そのため、鞍を取り付けられている馬はそう珍しいことではない。
「くそっ! くそくそくそっ! 急いでいるのに! このオレをコケにしやがって! 」
持っていた手綱を乱暴に投げ放つと、彼は馬車の方に目を向ける。
すると、商人が何かしらの荷物を抱えて馬車から出てくる光景を目にした。
「何やってんだ! 荷物は減らすって言っただろ! 」
ローブの男性は再び炎魔法アサルトファイアを放った。
「ひっ! ひいいいい! 」
彼が放った炎は、商人が持っていた荷物に命中し燃え上がる。
商人は燃える荷物抱えることができず、それを地面へ放り投げてしまった。
「壺が! 高い金を払って買った幸運の壺があああ!! 」
商人の目の前で燃える荷物は、壺のようであった。
それが彼が所有する荷物の中で一番高価なもの。
分厚い布に包まれ、大事にされていたものだ。
燃え盛る馬車の中から必死に取り出したもので、なんとしてでも守り抜くべきものであった。
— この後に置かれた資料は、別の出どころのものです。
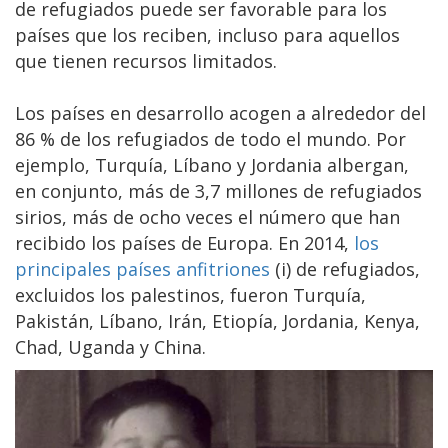
de refugiados puede ser favorable para los
países que los reciben, incluso para aquellos
que tienen recursos limitados.
Los países en desarrollo acogen a alrededor del
86 % de los refugiados de todo el mundo. Por
ejemplo, Turquía, Líbano y Jordania albergan,
en conjunto, más de 3,7 millones de refugiados
sirios, más de ocho veces el número que han
recibido los países de Europa. En 2014,
los
principales países anfitriones
(i) de refugiados,
excluidos los palestinos, fueron Turquía,
Pakistán, Líbano, Irán, Etiopía, Jordania, Kenya,
Chad, Uganda y China.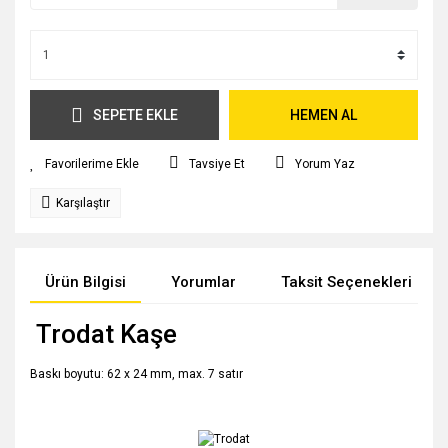
SEPETE EKLE
HEMEN AL
Tavsiye Et
Yorum Yaz
Karşılaştır
Ürün Bilgisi
Yorumlar
Taksit Seçenekleri
Trodat Kaşe
Baskı boyutu: 62 x 24 mm, max. 7 satır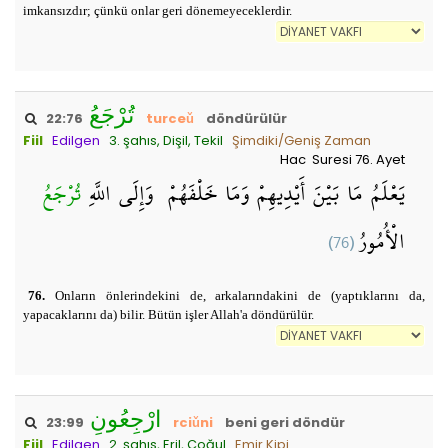
imkansızdır; çünkü onlar geri dönemeyeceklerdir.
تُرْجَعُ
22:76
turceǔ
döndürülür
Fiil
Edilgen
3. şahıs, Dişil, Tekil
Şimdiki/Geniş Zaman
Hac Suresi 76. Ayet
يَعْلَمُ مَا بَيْنَ أَيْدِيهِمْ وَمَا خَلْفَهُمْ ۗ وَإِلَى اللَّهِ
تُرْجَعُ
(76)
الْأُمُورُ
76.
Onların önlerindekini de, arkalarındakini de (yaptıklarını da,
yapacaklarını da) bilir. Bütün işler Allah'a döndürülür.
ارْجِعُونِ
23:99
rciǔni
beni geri döndür
Fiil
Edilgen
2. şahıs, Eril, Çoğul
Emir Kipi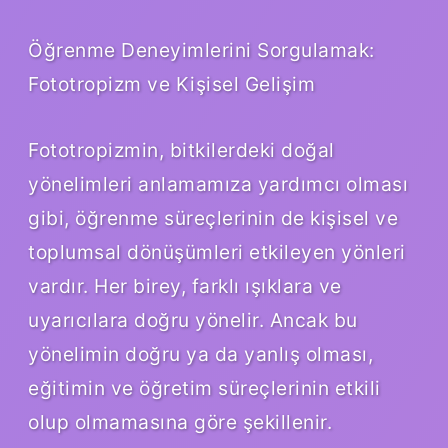
Öğrenme Deneyimlerini Sorgulamak:
Fototropizm ve Kişisel Gelişim
Fototropizmin, bitkilerdeki doğal
yönelimleri anlamamıza yardımcı olması
gibi, öğrenme süreçlerinin de kişisel ve
toplumsal dönüşümleri etkileyen yönleri
vardır. Her birey, farklı ışıklara ve
uyarıcılara doğru yönelir. Ancak bu
yönelimin doğru ya da yanlış olması,
eğitimin ve öğretim süreçlerinin etkili
olup olmamasına göre şekillenir.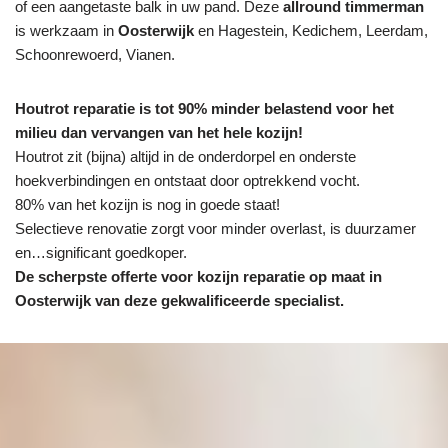
of een aangetaste balk in uw pand. Deze
allround timmerman
is werkzaam in
Oosterwijk
en Hagestein, Kedichem, Leerdam,
Schoonrewoerd, Vianen.
Houtrot reparatie is tot 90% minder belastend voor het
milieu dan vervangen van het hele kozijn!
Houtrot zit (bijna) altijd in de onderdorpel en onderste
hoekverbindingen en ontstaat door optrekkend vocht.
80% van het kozijn is nog in goede staat!
Selectieve renovatie zorgt voor minder overlast, is duurzamer
en…significant goedkoper.
De scherpste
offerte voor kozijn reparatie op maat in
Oosterwijk van deze gekwalificeerde specialist.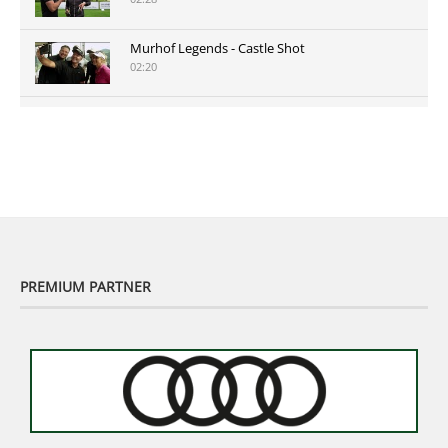
Murhof Legends - Castle Shot
02:20
Murhof Legends 2019 - Highlights der Staysure
Tour am Murhof
02:48
PREMIUM PARTNER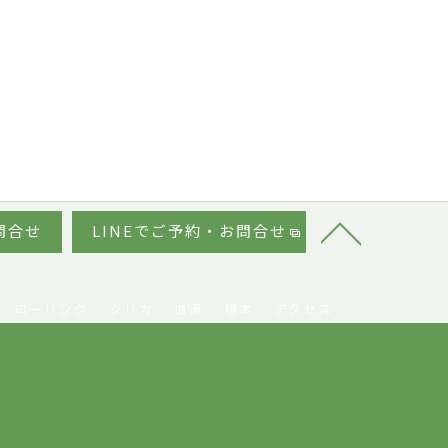
問合せ
LINEでご予約・お問合せ
ローリング
シリカ
血流
根本
アクセス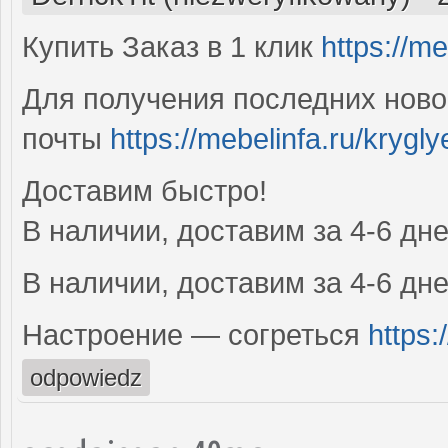
Купить Заказ в 1 клик
https://me
Для получения последних ново
почты
https://mebelinfa.ru/krygly
Доставим быстро!
В наличии, доставим за 4-6 дн
В наличии, доставим за 4-6 дн
Настроение — согреться
https
odpowiedz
それが今、ローブの男性によって破壊されるのだから、商人は絶望していた。
「ふん! 俺の言うことを聞かないからだ」
そう言って、ローブの男性は商人の元を目指して歩き出す。
「さあ、直に全ての荷物が燃え尽きる。馬車の準備を……な、なにっ!? 」
しかし、彼は驚愕の声を上げて、商人の元へ行く前に足を止めた。
「な、なんと!? 」
商人も驚愕の声を上げる。
急に、燃えていた荷物が夜空へと飛び上がったのだ。
「爆発した? そんなバカな……壺が爆発するなんて…」
商人の目には荷物が爆発したかのように見えていた。
二人が見上げる荷物だが、今は炎に包まれてはいない。
勢いよく空に飛び上がった中で消え去ったのだ。
ローブの男性と商人が唖然とする中、荷物は地面へと落下する。
地面に突き刺さったかのように立ち、僅かに黒く焦げた布は未だに健在である。
この時、壺が割れるような音は発せられなかった。
「……くっ! アサルトファイア! 」
自分にとって、不可解であること。
それだけで、ローブの男性は再び荷物へ炎を放った。
炎が荷物に命中する直前、包んでいた布がくるくると回転しながら解かれる。
布は紐によって固定され、解かれないようにされていた。
その紐は炎によって焼け消え、布が解かれたのである。
「な、なにっ!? 」
ローブの男性がこの日一番の驚愕の声を上げる。
布は勢いよく振り回され、迫っていた炎を弾いたことに驚いたわけではない。
「女の子だとっ!? 」
布に包まれていたものが少女であったことに驚いていたのだ。
その少女の髪は水色で、長い髪は後ろで一つに束ねられている。
顔は作りものかと疑うほどに綺麗で、服装は水兵の服のような可愛らしいワンピース。
どこをどう見ても女の子であった。
「壺が……壺が女の子になっちゃった……」
商人も驚愕していた。
あまりにも衝撃的であったのか、彼は腰を抜かしていた。
「ふむ……」
少女はローブの男性と商人を交互に見る。
そして――
「オレは女の子ではない。男だ」
と、少女ではなく、彼――イアン・ソマフは無表情で言ったのだった。